Migration from Spreadsheets¶

Move your team from spreadsheet-based reporting to a proper analytics pipeline.

What You'll Build¶

By the end of this tutorial, you'll have:

CSV exports imported into DuckDB (a fast analytics database)
Data organized into clean layers (raw → staging → business models)
A live dashboard replacing your spreadsheet reports
A path to automated refresh

Duration: ~25 minutes

Why Migrate?¶

Spreadsheets	Dango
Manual copy-paste updates	Automated data syncs
Conflicting versions across team	Single source of truth
VLOOKUP breaks at scale	SQL joins across any data
No access control	Role-based permissions
Formula spaghetti	Documented, testable transformations
Charts tied to one file	Shared, interactive dashboards

Prerequisites¶

Dango installed (pip install getdango)
Docker running (for Metabase, the visualization tool)
One or more CSV exports from your spreadsheets
Basic SQL knowledge (we'll guide you through it)

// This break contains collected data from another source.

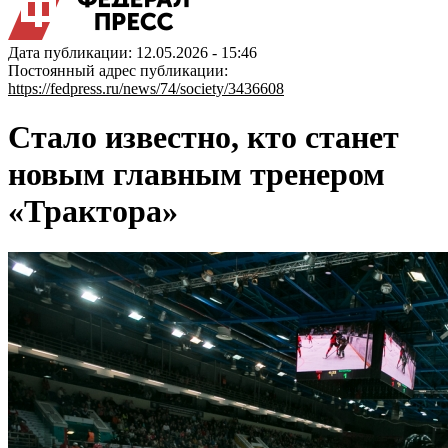
Дата публикации: 12.05.2026 - 15:46
Постоянный адрес публикации:
https://fedpress.ru/news/74/society/3436608
Стало известно, кто станет
новым главным тренером
«Трактора»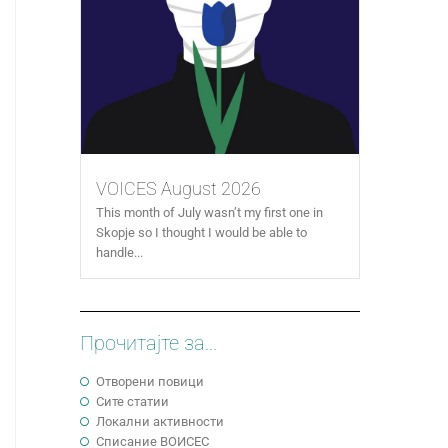
VOICES August 2026
This month of July wasn’t my first one in
Skopje so I thought I would be able to
handle...
Прочитајте за...
Отворени повици
Сите статии
Локални активности
Cписание ВОИСЕС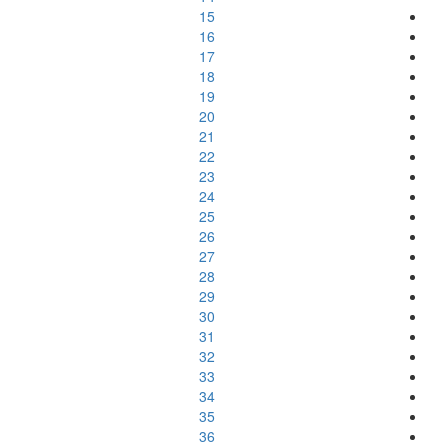
15
16
17
18
19
20
21
22
23
24
25
26
27
28
29
30
31
32
33
34
35
36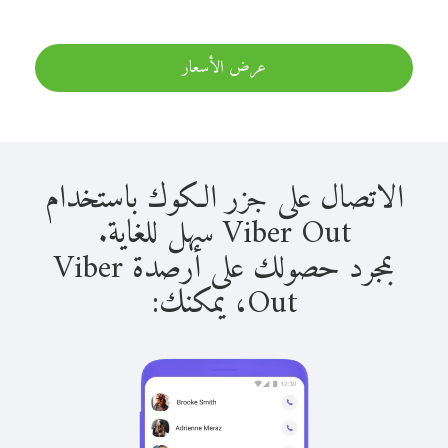
عرض الأسعار
الاتصال على جزر الكوك باستخدام
Viber Out سهل للغاية.
بمجرد حصولك على أرصدة Viber
Out، يمكنك:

Step 1: Export Your Spreadsheets¶

From Google Sheets¶

Open your spreadsheet
File → Download → Comma Separated Values (.csv)
For multi-tab spreadsheets, download each tab separately

From Excel¶

Open your workbook
File → Save As → choose CSV UTF-8 format
Save each sheet as a separate CSV

Multi-Tab Spreadsheets

Name your CSV files descriptively: sales_2024.csv, customers.csv, products.csv. Each file becomes a separate table in your database.

Step 2: Create a Dango Project¶

# Create a new project
dango init my-analytics
cd my-analytics

# Start services (DuckDB warehouse + Metabase for dashboards)
dango start

Authentication

dango init prompts you to set an admin password. This secures your web UI and dashboards. See Authentication for details.

Step 3: Import CSV Files¶

Add a File Import Source¶

Run the interactive wizard:

dango source add

When prompted:

Select File Import from the source categories
Source name: my_data (or something descriptive like sales_data)
Directory: data/uploads
File pattern: *.csv

Copy Your CSVs¶

mkdir -p data/uploads
cp ~/Downloads/sales_2024.csv data/uploads/
cp ~/Downloads/customers.csv data/uploads/
cp ~/Downloads/products.csv data/uploads/

Sync to Database¶

dango sync

This loads each CSV as a table in DuckDB. Verify the import:

dango db status

You should see tables like raw_my_data.sales_2024, raw_my_data.customers, etc.

What is DuckDB?

DuckDB is a fast, embedded analytics database. Think of it as a SQLite designed for analytical queries. It runs locally — no server to manage — and handles millions of rows efficiently.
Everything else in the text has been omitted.